Without any pictures, output the records exactly as they are.

[EXTRACTED DATA Boundary: Start]

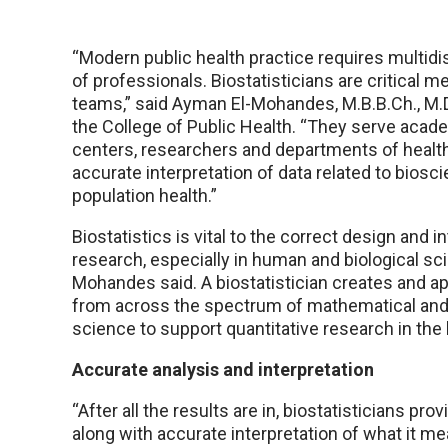
“Modern public health practice requires multidi
of professionals. Biostatisticians are critical 
teams,” said Ayman El-Mohandes, M.B.B.Ch., M.D.
the College of Public Health. “They serve acad
centers, researchers and departments of healt
accurate interpretation of data related to biosc
population health.”
Biostatistics is vital to the correct design and i
research, especially in human and biological sci
Mohandes said. A biostatistician creates and 
from across the spectrum of mathematical and 
science to support quantitative research in the
Accurate analysis and interpretation
“After all the results are in, biostatisticians pr
along with accurate interpretation of what it mea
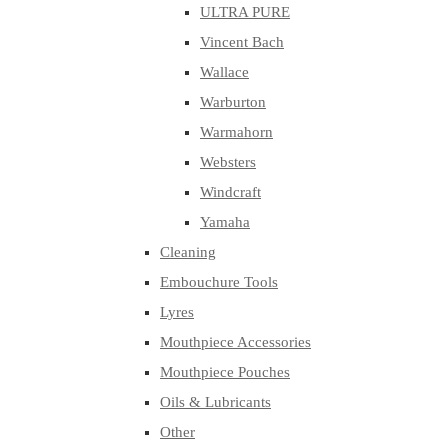
ULTRA PURE
Vincent Bach
Wallace
Warburton
Warmahorn
Websters
Windcraft
Yamaha
Cleaning
Embouchure Tools
Lyres
Mouthpiece Accessories
Mouthpiece Pouches
Oils & Lubricants
Other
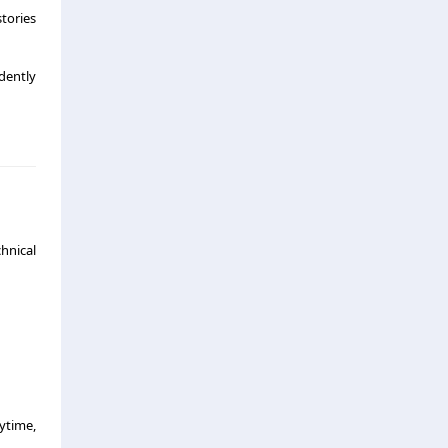
tories
ndently
hnical
ytime,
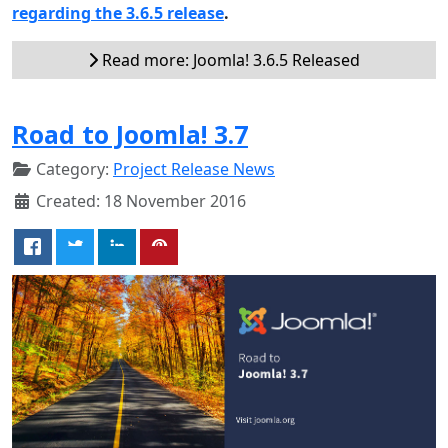
regarding the 3.6.5 release
.
Read more: Joomla! 3.6.5 Released
Road to Joomla! 3.7
Category:
Project Release News
Created: 18 November 2016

[EXTRACTED DATA Boundary: End]

(ANSWER TO THIS EXERCISE):
“Modern public health practice requires multidi
of professionals. Biostatisticians are critical 
teams,” said Ayman El-Mohandes, M.B.B.Ch., M.D.
the College of Public Health. “They serve acad
centers, researchers and departments of healt
accurate interpretation of data related to biosc
population health.”
Biostatistics is vital to the correct design and i
research, especially in human and biological sci
Mohandes said. A biostatistician creates and 
from across the spectrum of mathematical and 
science to support quantitative research in the
Accurate analysis and interpretation
“After all the results are in, biostatisticians pr
along with accurate interpretation of what it mea
ULTRA PURE
Vincent Bach
Wallace
Warburton
Warmahorn
Websters
Windcraft
Yamaha
Cleaning
Embouchure Tools
Lyres
Mouthpiece Accessories
Mouthpiece Pouches
Oils & Lubricants
Other
tories
ndently
hnical
ytime,
regarding the 3.6.5 release
.
Read more: Joomla! 3.6.5 Released
Road to Joomla! 3.7
Category:
Project Release News
Created: 18 November 2016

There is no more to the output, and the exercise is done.